As an aside, I'm reading the OT in the TNIV and I like it very much. I'm not sure how well I could make it through with the NKJV though I'd like to try a more formal version of the Psalms as well just for comparison.

And one last thing: Penguin Classics is coming out with a KJV in paragraph form in July or August, depending on where you live. The ISBN is 0141441518 and you can see more info here:

http://www.penguinclassics.co.uk/static/cs/uk/10/html/bible.html

It would be interesting to see if the KJV will be more readable in paragraph form than with the verses printed separately.

Pastor Rod said...

Chuck,

You did a good job of outlining some of my "technical" problems with the NKJV.

My main point was that the NKJV (in contrast with the NIV) never allows you to forget that you are reading something written a long time ago in a different language.

This contributes to the feeling that it is not describing something real but something more like what you would encounter in a fairy tale.

Rod

Anonymous said...

I've never quite understood the appeal of the NKJV. If you want a Bible in 400 year old English, there's a perfectly good one already there - just learn the language properly.
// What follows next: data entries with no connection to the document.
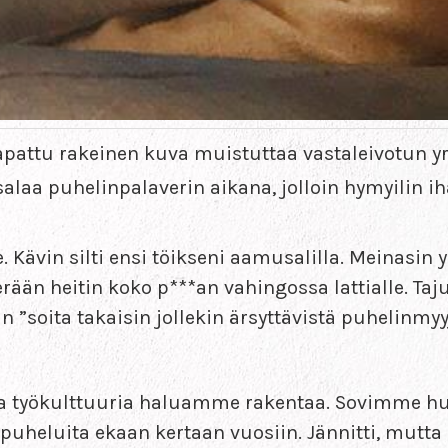
pattu rakeinen kuva muistuttaa vastaleivotun yr
laa puhelinpalaverin aikana, jolloin hymyilin iha
 Kävin silti ensi töikseni aamusalilla. Meinasin yr
rään heitin koko p***an vahingossa lattialle. Taj
n ”soita takaisin jollekin ärsyttävistä puhelinmyyj
ta työkulttuuria haluamme rakentaa. Sovimme h
ipuheluita ekaan kertaan vuosiin. Jännitti, mutta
If you want a more modern one, there are better contemporary versions.

But one of your apparently 'negative' comments about the NKJV would be, for me, one possible 'positive'. You wrote that the NKJV "never allows you to forget that you are reading something written a long time ago in a different language". Well, of course, you are. The translation I usually read, the New Living, does a good job of obscuring that most of the time.

Why would that be a problem? Well, it blinds you to the fact that, even while you are reading the timeless message of God, you're also reading the very culturally time-bound words of a mere mortal writing, perhaps, in some middle-eastern mud-brick building in a world without cars, planes, internet ... no, forget that, even without spectacles, buttons and America (well, America's there, of course, but you know what I mean). Remembering that huge cultural gap can be helpful before you just start slapping 'proof-text' answers over contemporary issues like stem-cell research, transgender marriages or the role of women in society.

So it seems to me that a Bible which fosters that sense of distance could have a place. Although I won't be rushing out for my copy of the NKJV; trying to read the NT in Greek works far more effectively - especially if your Greek is as rubbish as mine!

Pastor Rod said...

Chris,

You have a valid point. But I meant that the NKJV creates an artificial distance between the text and the reader. It reminds me of translations of Greek and Latin authors that are done in Elizabethan English. The purpose of the translation is to put the text in one's own language.

A good translation will not obscure the cultural differences. It will make them more obvious.